La denominada comisión de tutela tenía, naturalmente, una importancia todavía mayor. De su rapidez y sagacidad dependía la eficacia de todo el plan que se estaba poniendo en marcha para luchar contra los presagios sombríos que zarandeaban la ciudad. Pero debía actuar con exquisito tacto. No se podía imponer, de pronto, la censura sobre los medios de comunicación porque ello, además de suponer inoportunas protestas, representaría socavar aquella libertad de expresión de que tanto se enorgullecían la ciudad y las propias autoridades. Tampoco, sin embargo, se podía permitir que periódicos y emisoras, compitiendo entre ellos para ofrecer las noticias más sensacionales, como acostumbraban, acabaran vulnerando la exigencia de calma que la situación requería. El equilibrio era tan difícil como imprescindible. Para conseguirlo se ideó un complejo sistema de recomendaciones mediante el cual lo explícito se volviera implícito y el mandato se entendiera como sugerencia. La comisión de tutela tenía la responsabilidad de que la ciudad, aunque fuera con una libertad tutelada, continuara sintiéndose libre.

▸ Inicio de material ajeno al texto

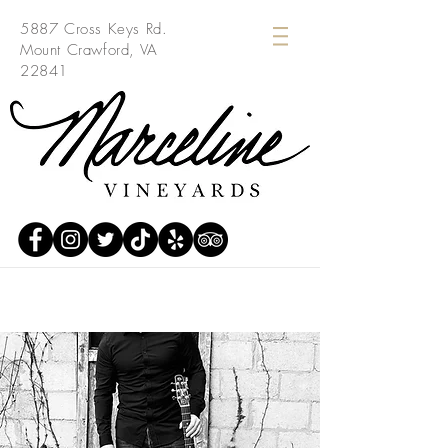
5887 Cross Keys Rd.
Mount Crawford, VA
22841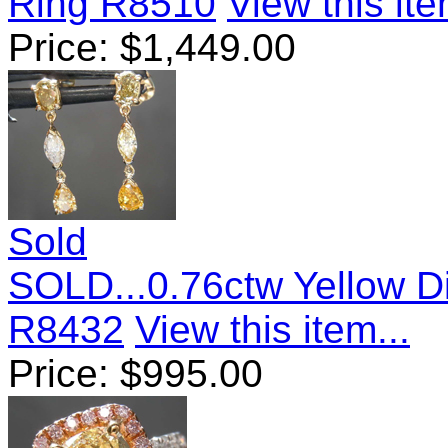
Ring R8510
View this ite
Price:
$
1,449.00
Sold
SOLD...0.76ctw Yellow D
R8432
View this item...
Price:
$
995.00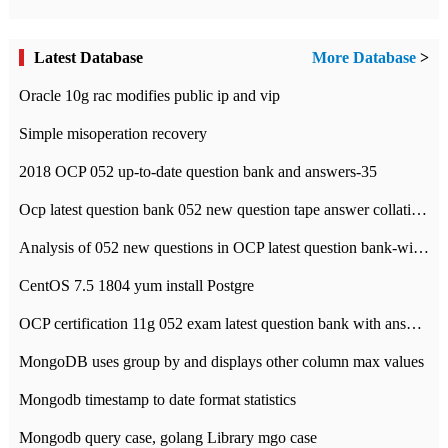
Latest Database
More Database
>
Oracle 10g rac modifies public ip and vip
Simple misoperation recovery
2018 OCP 052 up-to-date question bank and answers-35
Ocp latest question bank 052 new question tape answer collation-36 questions
Analysis of 052 new questions in OCP latest question bank-with answers-question 37
CentOS 7.5 1804 yum install Postgre
OCP certification 11g 052 exam latest question bank with answers-38 questions
MongoDB uses group by and displays other column max values
Mongodb timestamp to date format statistics
Mongodb query case, golang Library mgo case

Faltaban, para completar los esfuerzos de los representantes de la comunidad, establecer aquellos procedimientos que aseguraran el cumplimiento eficaz de todas las disposiciones. Tampoco en este campo se quería recurrir a las opciones extremas. La firmeza no excluía la discreción. De ahí que la tercera de las comisiones elegidas, la de vigilancia, debía velar por el orden público, pero siguiendo los consejos que el Senado se dio a sí mismo: las medidas excepcionales se ejercerían sin que trascendiera el hecho de que eran excepcionales. Las fuerzas de seguridad estarían, en adelante, en estado de alerta permanente. En cualquier caso no se alteraría el ritmo cotidiano de la población. Debían evitarse, a toda costa, operaciones demasiado ostensibles.

Víctor Ribera supo que la noticia se iba a hacer pública por la llamada telefónica de Arias.

– Saldrán algunas de tus fotos -le dijo, al final de la conversación.